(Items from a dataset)

------------------------------------------------------------------------

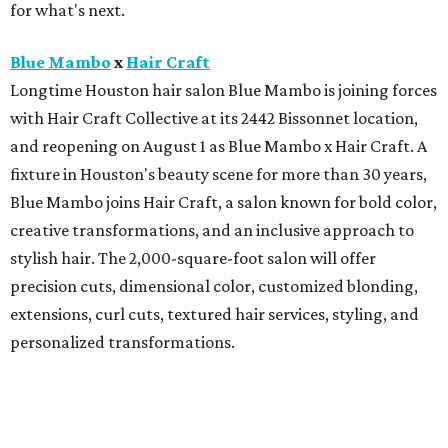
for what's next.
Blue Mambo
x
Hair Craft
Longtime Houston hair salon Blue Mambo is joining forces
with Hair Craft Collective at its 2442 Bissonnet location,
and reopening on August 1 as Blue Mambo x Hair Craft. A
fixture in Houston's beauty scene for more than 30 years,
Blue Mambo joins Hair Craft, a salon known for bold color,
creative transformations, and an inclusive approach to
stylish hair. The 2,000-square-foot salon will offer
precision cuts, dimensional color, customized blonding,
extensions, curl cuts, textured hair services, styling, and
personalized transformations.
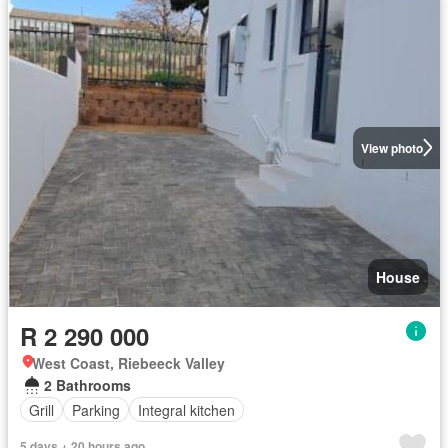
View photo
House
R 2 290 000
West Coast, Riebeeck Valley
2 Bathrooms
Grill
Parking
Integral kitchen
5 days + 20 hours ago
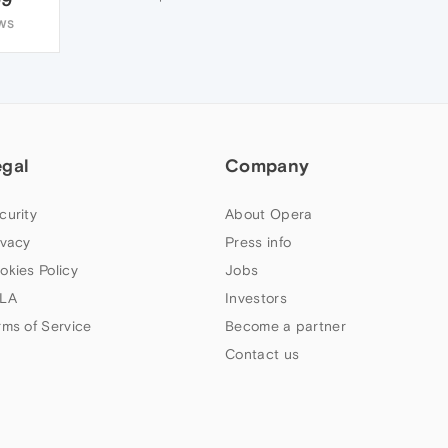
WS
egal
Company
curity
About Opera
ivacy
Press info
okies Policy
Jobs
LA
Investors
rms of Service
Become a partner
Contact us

------------------------------------------------------------------------

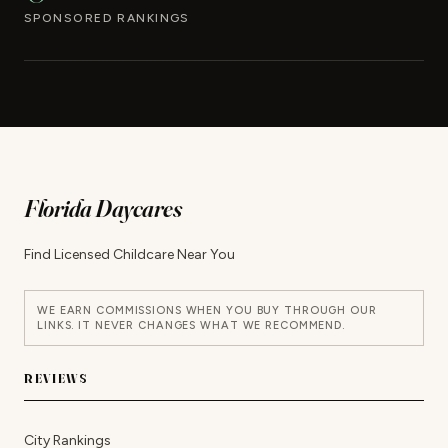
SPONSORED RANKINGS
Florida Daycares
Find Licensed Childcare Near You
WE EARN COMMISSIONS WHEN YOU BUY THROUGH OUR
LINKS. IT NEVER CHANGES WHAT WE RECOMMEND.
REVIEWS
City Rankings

------------------------------------------------------------------------

For the string "Mambo", return every line of the data where it appears.

» **Result of this exercise**
Blue Mambo
Longtime Houston hair salon Blue Mambo is joining forces
and reopening on August 1 as Blue Mambo x Hair Craft. A
Blue Mambo joins Hair Craft, a salon known for bold color,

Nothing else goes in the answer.